> PROBLEM TO WORK ON: Which of the lines below include the word "המניות"? Pull each one out.

> DATASET EXCERPTS:
##############################

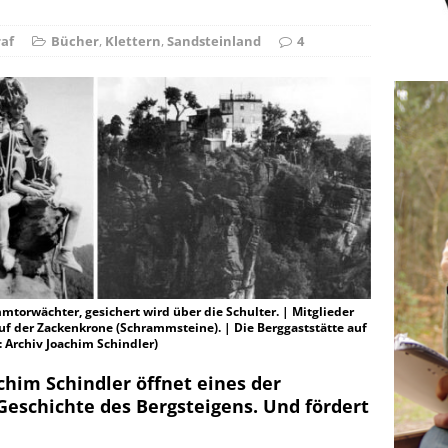
r Falschspieler
DRAUSSEN
af
Bücher
,
Klettern
,
Sandsteinland
4
torwächter, gesichert wird über die Schulter. | Mitglieder
uf der Zackenkrone (Schrammsteine). | Die Berggaststätte auf
 Archiv Joachim Schindler)
achim Schindler öffnet eines der
Geschichte des Bergsteigens. Und fördert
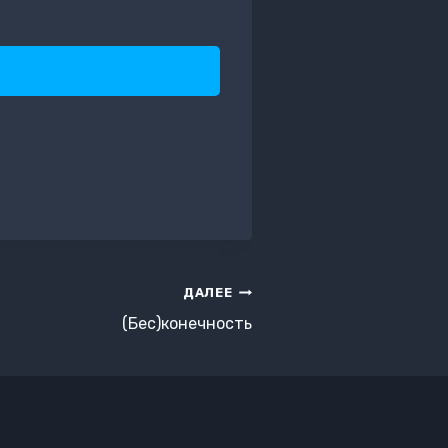
ДАЛЕЕ
(Бес)конечность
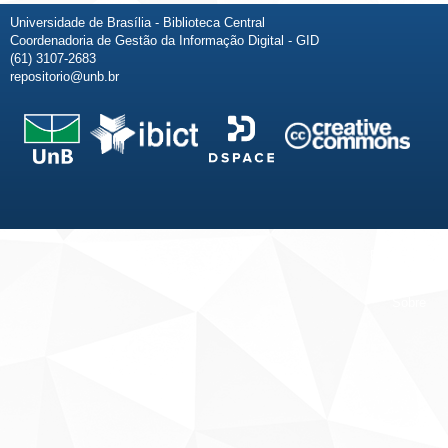
Universidade de Brasília - Biblioteca Central
Coordenadoria de Gestão da Informação Digital - GID
(61) 3107-2683
repositorio@unb.br
Fale conosco
Sobre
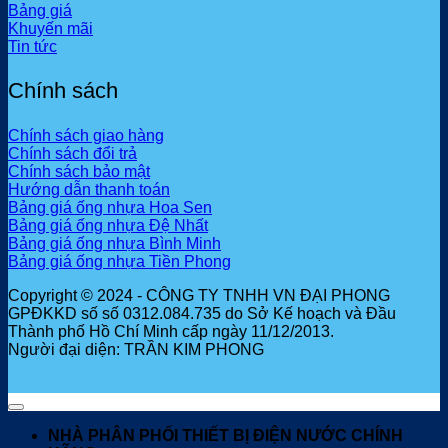
Bảng giá
Khuyến mãi
Tin tức
Chính sách
Chính sách giao hàng
Chính sách đổi trả
Chính sách bảo mật
Hướng dẫn thanh toán
Bảng giá ống nhựa Hoa Sen
Bảng giá ống nhựa Đệ Nhất
Bảng giá ống nhựa Bình Minh
Bảng giá ống nhựa Tiền Phong
Copyright © 2024 - CÔNG TY TNHH VN ĐẠI PHONG
GPĐKKD số số 0312.084.735 do Sở Kế hoạch và Đầu
Thành phố Hồ Chí Minh cấp ngày 11/12/2013.
Người đại diện: TRẦN KIM PHONG
NHÀ PHÂN PHỐI THIẾT BỊ ĐIỆN NƯỚC CHÍNH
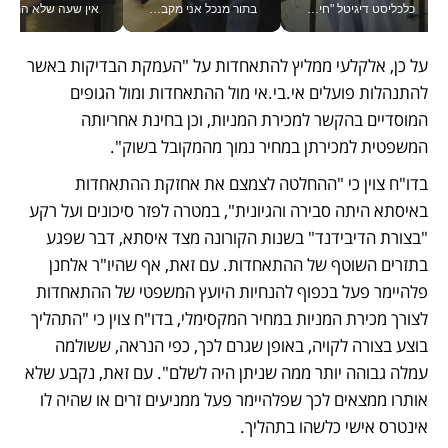
כלכליסט דיגיטל "חינוך הוא המשימה של החיים שלי"_v
בתור מנכל אני מקבל מאות החלטות ביום, וה- Galaxy Z Fold8 Ultra עוזר לי לחתוך אותן מהר יותר_v
אין שעה שלא התעסקתי במשבר - טל אלכסנדרוביץ’ שגב מנהלת משברים
על כן, אלקלעי ממליץ להתאחדות על "העמקת הבדיקות באשר 
להתנהלות פועלים אי.בי.אי מול ההתאחדות ומול הגופים 
המוסדיים בהקשר למכירת המניות, וכן בחינת אחריותה 
המשפטית למכירתן במחיר נמוך מהמקובל בשוק".
בדו"ח צוין כי "ההחלטה לצמצם את אחזקת ההתאחדות 
באיסתא היתה סבירה והגיונית", במטרה לפזר סיכונים ועל רקע 
"בצורת הדיבידנד" בשנות הקורונה מצד איסתא, דבר שפגע 
בתזרים השוטף של ההתאחדות. עם זאת, אף שהיו"ר אלחנן 
פלהיימר פעל בכפוף להנחיות היועץ המשפטי של ההתאחדות 
לצורך מכירת המניות במחיר המקסימלי, בדו"ח צוין כי "התהליך 
בוצע בצורה לקויה, באופן שגרם לכך, כפי הנראה, ששולמה 
עמלה גבוהה יותר ממה שניתן היה לשלם". עם זאת, נקבע שלא 
אותרו ממצאים לכך שפלהיימר פעל ממניעים זרים או שהיה לו 
אינטרס אישי כלשהו בתהליך.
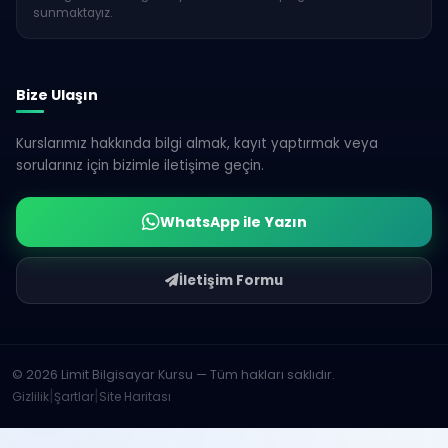
sunmaktayız.
Bize Ulaşın
Kurslarımız hakkında bilgi almak, kayıt yaptırmak veya
sorularınız için bizimle iletişime geçin.
WhatsApp ile Yazın
İletişim Formu
© 2026 Limit Bilgisayar Kursu — Tüm hakları saklıdır.
|
|
Gizlilik
Şartlar
Site Haritası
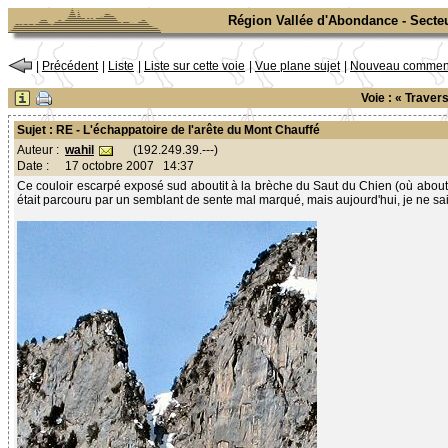
Région Vallée d'Abondance - Secte
|
Précédent
|
Liste
|
Liste sur cette voie
|
Vue plane sujet
|
Nouveau comment
Voie : « Trave
Sujet : RE - L'échappatoire de l'arête du Mont Chauffé
wahil
(192.249.39.---)
Auteur :
Date :
17 octobre 2007 14:37
Ce couloir escarpé exposé sud aboutit à la brèche du Saut du Chien (où aboutit l
était parcouru par un semblant de sente mal marqué, mais aujourd'hui, je ne sais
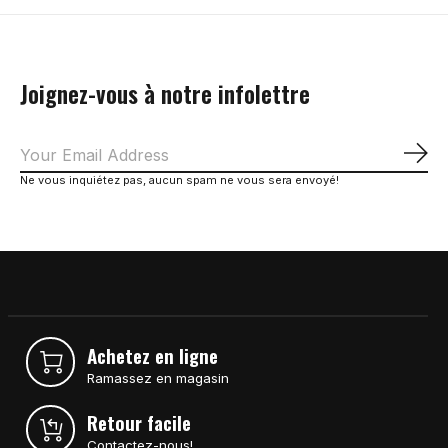
Joignez-vous à notre infolettre
S'a
Ne vous inquiétez pas, aucun spam ne vous sera envoyé!
Achetez en ligne
Ramassez en magasin
Retour facile
Contactez-nous!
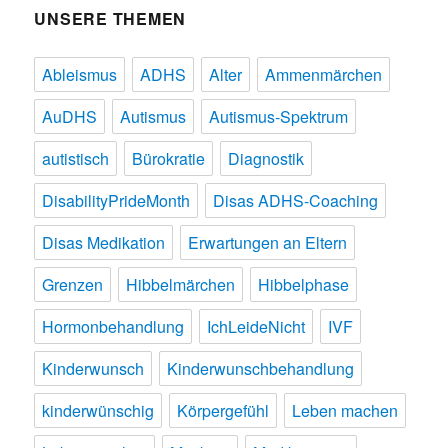
UNSERE THEMEN
Ableismus
ADHS
Alter
Ammenmärchen
AuDHS
Autismus
Autismus-Spektrum
autistisch
Bürokratie
Diagnostik
DisabilityPrideMonth
Disas ADHS-Coaching
Disas Medikation
Erwartungen an Eltern
Grenzen
Hibbelmärchen
Hibbelphase
Hormonbehandlung
IchLeideNicht
IVF
Kinderwunsch
Kinderwunschbehandlung
kinderwünschig
Körpergefühl
Leben machen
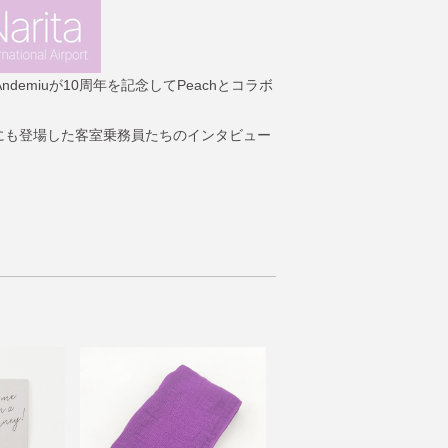
miuが10周年を記念してPeachとコラボ
プにも登場した客室乗務員たちのインタビュー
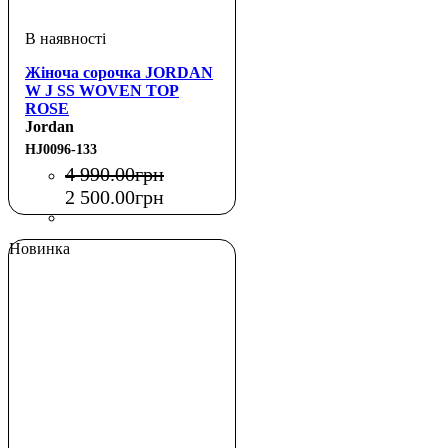
Жіноча сорочка JORDAN
W J SS WOVEN TOP
ROSE
Jordan
HJ0096-133
4 990
.
00
грн
2 500
.
00
грн
Новинка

##############################

> WRITTEN RESPONSE:
המוסדיים בהקשר למכירת המניות, וכן בחינת אחריותה 
לצורך מכירת המניות במחיר המקסימלי, בדו"ח צוין כי "התהליך 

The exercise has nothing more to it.